The FDA granted breakthrough therapy designation to osimertinib (Tagrisso, AstraZeneca) — a third-generation, irreversible EGFR-directed tyrosine kinase inhibitor — for this indication in July. The agency is expected to make a decision on approval in the first quarter of 2021.
Approximately one-third of patients with NSCLC present with early-stage disease, defined as stage I through stage IIIA. Surgery is the primary treatment for these patients. Adjuvant chemotherapy is standard for those with stage II or stage III disease, as well as for select patients with stage IB disease.
Despite these treatments, 5-year recurrence rates range from 45% for patients with stage IB disease to 76% for those with stage III disease.
The FDA based the priority review on results of the randomized phase 3 ADAURA trial, which included 682 patients with early-stage EGFR-mutated NSCLC.
Researchers randomly assigned 339 patients to osimertinib dosed at 80 mg once daily. The other 343 patients received placebo.
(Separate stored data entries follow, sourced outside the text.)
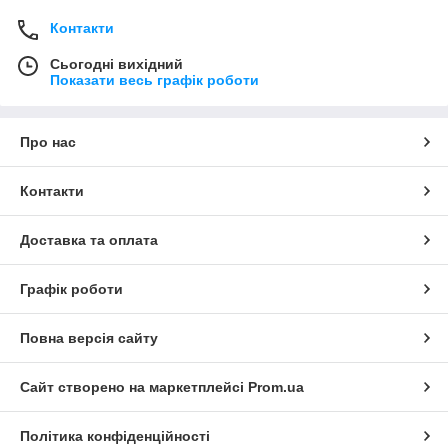
Контакти
Сьогодні вихідний
Показати весь графік роботи
Про нас
Контакти
Доставка та оплата
Графік роботи
Повна версія сайту
Сайт створено на маркетплейсі
Prom.ua
Політика конфіденційності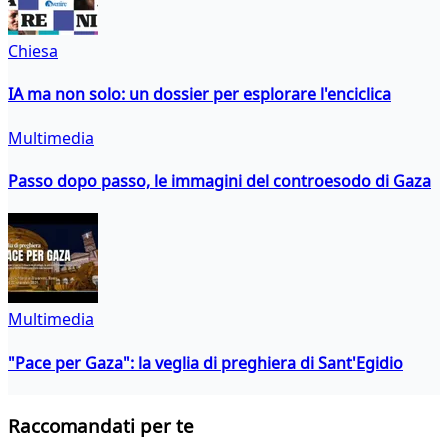
Chiesa
IA ma non solo: un dossier per esplorare l'enciclica
Multimedia
Passo dopo passo, le immagini del controesodo di Gaza
Multimedia
"Pace per Gaza": la veglia di preghiera di Sant'Egidio
Raccomandati per te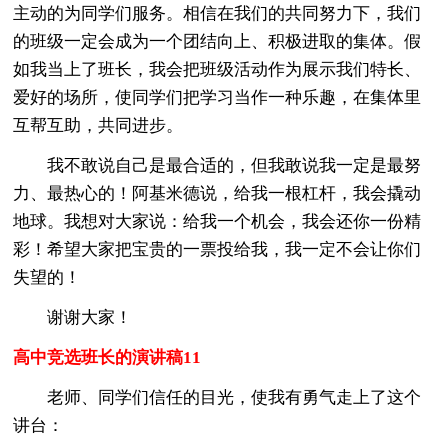
主动的为同学们服务。相信在我们的共同努力下，我们
的班级一定会成为一个团结向上、积极进取的集体。假
如我当上了班长，我会把班级活动作为展示我们特长、
爱好的场所，使同学们把学习当作一种乐趣，在集体里
互帮互助，共同进步。
我不敢说自己是最合适的，但我敢说我一定是最努
力、最热心的！阿基米德说，给我一根杠杆，我会撬动
地球。我想对大家说：给我一个机会，我会还你一份精
彩！希望大家把宝贵的一票投给我，我一定不会让你们
失望的！
谢谢大家！
高中竞选班长的演讲稿11
老师、同学们信任的目光，使我有勇气走上了这个
讲台：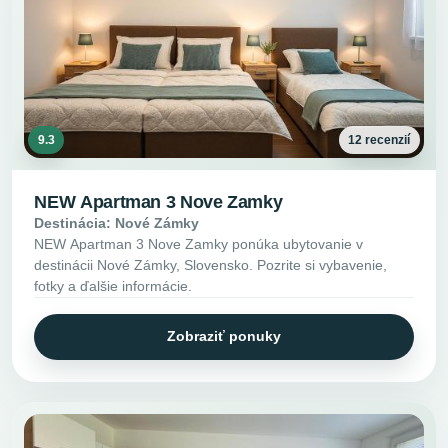
9.3
12 recenzií
NEW Apartman 3 Nove Zamky
Destinácia: Nové Zámky
NEW Apartman 3 Nove Zamky ponúka ubytovanie v
destinácii Nové Zámky, Slovensko. Pozrite si vybavenie,
fotky a ďalšie informácie.
Zobraziť ponuky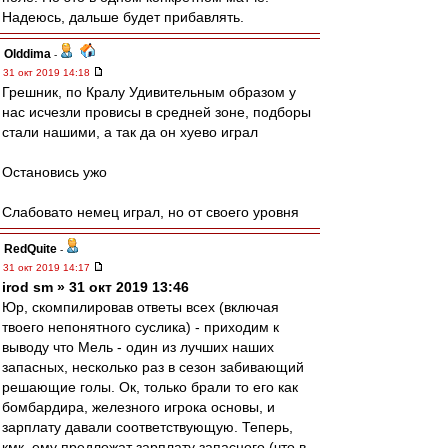
Надеюсь, дальше будет прибавлять.
Olddima
-
31 окт 2019 14:18
Грешник, по Кралу Удивительным образом у
нас исчезли провисы в средней зоне, подборы
стали нашими, а так да он хуево играл
Остановись ужо
Слабовато немец играл, но от своего уровня
RedQuite
-
31 окт 2019 14:17
irod sm » 31 окт 2019 13:46
Юр, скомпилировав ответы всех (включая
твоего непонятного суслика) - приходим к
выводу что Мель - один из лучших наших
запасных, несколько раз в сезон забивающий
решающие голы. Ок, только брали то его как
бомбардира, железного игрока основы, и
зарплату давали соответствующую. Теперь,
кмк, ему предложат зарплату запасного (что в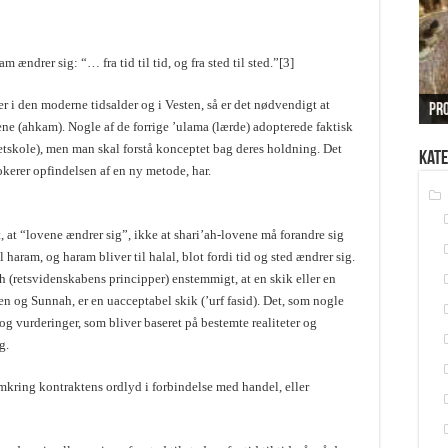
am ændrer sig: “… fra tid til tid, og fra sted til sted.”[3]
Hvo
ver i den moderne tidsalder og i Vesten, så er det nødvendigt at
ek
Pr
Bet
Sa
Hv
ne (ahkam). Nogle af de forrige ’ulama (lærde) adopterede faktisk
etskole), men man skal forstå konceptet bag deres holdning. Det
Kate
erer opfindelsen af en ny metode, har.
t, at “lovene ændrer sig”, ikke at shari’ah-lovene må forandre sig
til haram, og haram bliver til halal, blot fordi tid og sted ændrer sig.
 (retsvidenskabens principper) enstemmigt, at en skik eller en
en og Sunnah, er en uacceptabel skik (’urf fasid). Det, som nogle
og vurderinger, som bliver baseret på bestemte realiteter og
g.
kring kontraktens ordlyd i forbindelse med handel, eller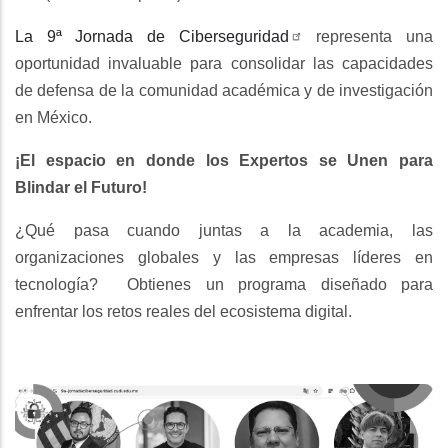
La 9ª Jornada de Ciberseguridad
representa una
oportunidad invaluable para consolidar las capacidades
de defensa de la comunidad académica y de investigación
en México.
¡El espacio en donde los Expertos se Unen para
Blindar el Futuro!
¿Qué pasa cuando juntas a la academia, las
organizaciones globales y las empresas líderes en
tecnología? Obtienes un programa diseñado para
enfrentar los retos reales del ecosistema digital.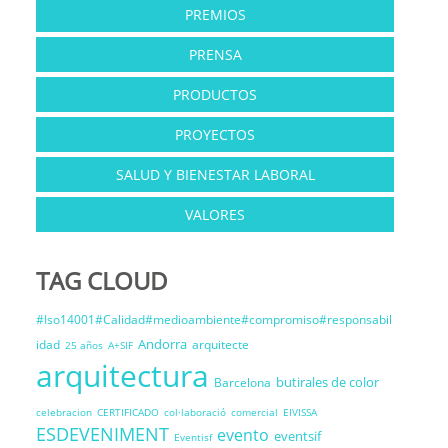
PREMIOS
PRENSA
PRODUCTOS
PROYECTOS
SALUD Y BIENESTAR LABORAL
VALORES
TAG CLOUD
#Iso14001#Calidad#medioambiente#compromiso#responsabil
Andorra
idad
arquitecte
25 años
A+SIF
arquitectura
butirales de color
Barcelona
celebracion
CERTIFICADO
col·laboració
comercial
EIVISSA
ESDEVENIMENT
evento
eventsif
Eventisf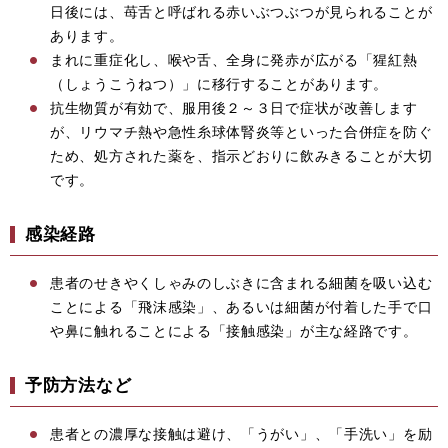
日後には、苺舌と呼ばれる赤いぶつぶつが見られることが
あります。
まれに重症化し、喉や舌、全身に発赤が広がる「猩紅熱
（しょうこうねつ）」に移行することがあります。
抗生物質が有効で、服用後２～３日で症状が改善します
が、リウマチ熱や急性糸球体腎炎等といった合併症を防ぐ
ため、処方された薬を、指示どおりに飲みきることが大切
です。
感染経路
患者のせきやくしゃみのしぶきに含まれる細菌を吸い込む
ことによる「飛沫感染」、あるいは細菌が付着した手で口
や鼻に触れることによる「接触感染」が主な経路です。
予防方法など
患者との濃厚な接触は避け、「うがい」、「手洗い」を励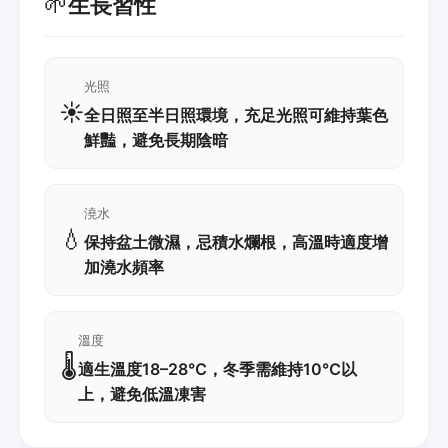
🌱
生長習性
光照
☀️
全日照至半日照環境，充足光照可維持葉色
鮮豔，避免長期陰暗
澆水
💧
保持盆土微濕，忌積水爛根，高溫時適度增
加澆水頻率
溫度
🌡️
適生溫度18–28℃，冬季需維持10℃以
上，避免低溫凍害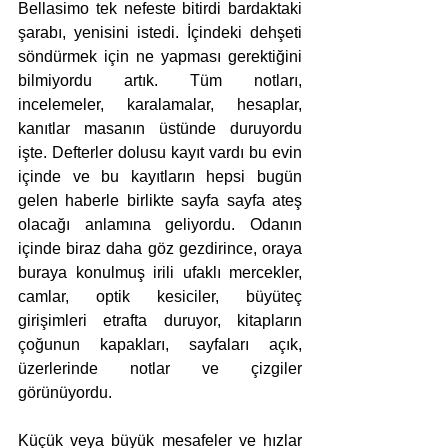
Bellasimo tek nefeste bitirdi bardaktaki 
şarabı, yenisini istedi. İçindeki dehşeti 
söndürmek için ne yapması gerektiğini 
bilmiyordu artık. Tüm notları, 
incelemeler, karalamalar, hesaplar, 
kanıtlar masanın üstünde duruyordu 
işte. Defterler dolusu kayıt vardı bu evin 
içinde ve bu kayıtların hepsi bugün 
gelen haberle birlikte sayfa sayfa ateş 
olacağı anlamına geliyordu. Odanın 
içinde biraz daha göz gezdirince, oraya 
buraya konulmuş irili ufaklı mercekler, 
camlar, optik kesiciler, büyüteç 
girişimleri etrafta duruyor, kitapların 
çoğunun kapakları, sayfaları açık, 
üzerlerinde notlar ve çizgiler 
görünüyordu.
Küçük veya büyük mesafeler ve hızlar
Treatment continued for 3 years or until disease recurrence.
DFS among patients with stage II or stage IIIA disease served as the primary endpoint. DFS in the entire study population served as a key secondary endpoint.
As Healio previously reported, results of an interim analysis presented during the ASCO20 Virtual Scientific Program showed osimertinib significantly prolonged DFS among those with stage II to stage IIIA disease (median, not reached vs. 20.4 months; HR = 0.17; 95% CI, 0.12-0.23), as well as in the overall study population (median, not reached vs. 28.1 months; HR = 0.21; 95% CI, 0.16-0.28).
Osimertinib-treated patients were more likely than those assigned placebo to be disease free at 2 years (stage II to stage IIIA disease, 90% vs. 44%; overall population, 89% vs. 53%).
Updated data presented during ESMO Virtual Congress 2020 showed osimertinib induced clinically meaningful reductions in central nervous system disease recurrence and death.
“Patients with early-stage EGFR-mutated lung cancer are still at considerable risk [for] recurrence after surgery and adjuvant chemotherapy, and new targeted treatment options are critical to improving outcomes for these patients,” Dave Fredrickson, executive vice president of AstraZeneca’s oncology business unit, said in a company-issued press release. “This expedited review underscores the unprecedented DFS benefit Tagrisso brings to patients in the adjuvant setting, and we will continue working with the FDA to provide this practice-changing treatment to patients as quickly as possible.”
The ADAURA trial will continue so investigators can assess OS.
Osimertinib already is approved in the United States for first-line treatment of patients with locally advanced or metastatic EGFR-mutated NSCLC, as well as for treatment of locally advanced or metastatic EGFR T790M mutation-positive NSCLC.